Company directors could also be eligible for government-backed loans for their businesses.

But unlike the funding from the other support schemes, that would need to be repaid.

Earning too much

People who had trading profits of more than £50,000 in 2018-19 are ineligible for SEISS, which the Institute for Fiscal Studies (IFS) estimates disqualified about 225,000 people.

Kate Bell from trade-union umbrella body the TUC suggested to the Treasury Committee investigation into the "excluded", in June, the government might look into whether this could "be applied more on a taper basis" rather than a strict cut-off.

But at the moment, someone earning £49,999 would be eligible for significant support, while someone earning £50,000 would receive nothing.

And that is despite the fact, as the IFS points out, furloughed workers with an income of £50,000 or more can still receive support of £2,500 a month.

Other support

Other groups without financial support include those made redundant during the pandemic instead of being furloughed.
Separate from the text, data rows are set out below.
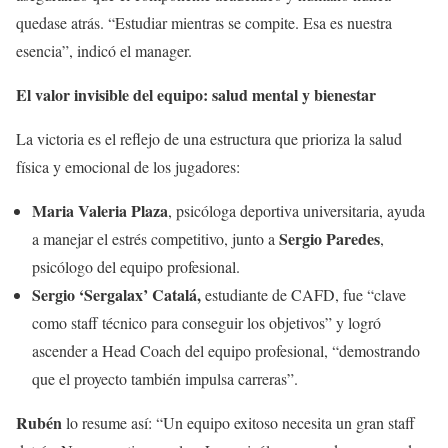
quedase atrás. “Estudiar mientras se compite. Esa es nuestra
esencia”, indicó el manager.
El valor invisible del equipo: salud mental y bienestar
La victoria es el reflejo de una estructura que prioriza la salud
física y emocional de los jugadores:
Maria Valeria Plaza
, psicóloga deportiva universitaria, ayuda
Sergio Paredes
a manejar el estrés competitivo, junto a
,
psicólogo del equipo profesional.
Sergio ‘Sergalax’ Catalá,
estudiante de CAFD, fue “clave
como staff técnico para conseguir los objetivos” y logró
ascender a Head Coach del equipo profesional, “demostrando
que el proyecto también impulsa carreras”.
Rubén
lo resume así: “Un equipo exitoso necesita un gran staff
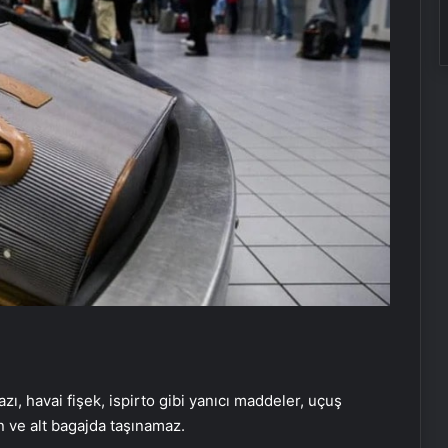
ı, havai fişek, ispirto gibi yanıcı maddeler, uçuş
n ve alt bagajda taşınamaz.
Prime Minister Boris Johnson told MPs: "As long as restrictions are in place, we will continue to support everyone affected by them." saying that people unable to access the government's financial-support schemes could be eligible for universal credit.

But not everybody will be able to claim.

Eligibility depends on factors such as whether a claimant has children, savings or any other income coming into their household, which are not taken into account for the Covid support schemes.

The NAO, Treasury Committee and Public Accounts Committee have all recommended the government finds ways to support people who have lost their income but missed out on funding throughout the pandemic.